Venice has a rich and varied art scene, and Gallerie dell’Accademia is one of the most famous galleries in the city. Home to pre-19th century Italian and European artworks, discover works by Venetian artists like Titian, Tintoretto and Canaletto amongst the displays here.
What’s in this guide?
- Gallerie dell’Accademia history and facts
- What to see at the Gallerie dell’Accademia
- Restaurants, bars and shops nearby
- Opening times and ticket prices
How to get to the Gallerie dell’Accademia
The gallery is located in the Dorsoduro sestiere (district), a 23-minute walk from Venezia Santa Lucia train station. The Peggy Guggenheim Collection and the Pinault Collection at Punta della Dogana are just a 5-minute walk along the Grand Canal from Gallerie dell’Accademia.
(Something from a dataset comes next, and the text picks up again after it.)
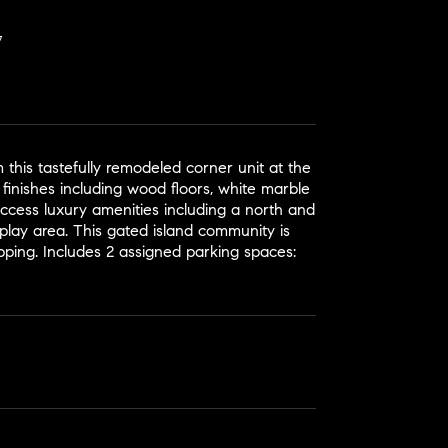
 this tastefully remodeled corner unit at the
 finishes including wood floors, white marble
Access luxury amenities including a north and
s play area. This gated island community is
opping. Includes 2 assigned parking spaces:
So, why not plan a full day of gallery-hopping and visit some modern art museums, too?
There’s plenty to see in this vibrant area of Venice, from the Basilica of Santa Maria della Salute to the many palaces along the Grand Canal. Finished sightseeing for the day? Browse the independent boutiques around Dorsoduro and neighbouring San Samuele, then head to a wine bar or canalside cicchetti (small snack) spot.
Galleria dell’Accademia history and facts
The Galleria dell’Accademia was initially called the Accademia di Belle Arti di Venezia (Venice Academy of Fine Arts). It was founded in 1750, one of the first institutions to study art restoration, led by Pietro Edwards.
During Napoleon's rule in the early 19th century, it was renamed the Royal Academy of Fine Arts and moved to the Scuola della Carità. The collections are still housed here today. The impressive building dates back to 1340, commissioned by the Scuole Grandi charitable organisation that taught various skills to the people of Venice, including music at this location.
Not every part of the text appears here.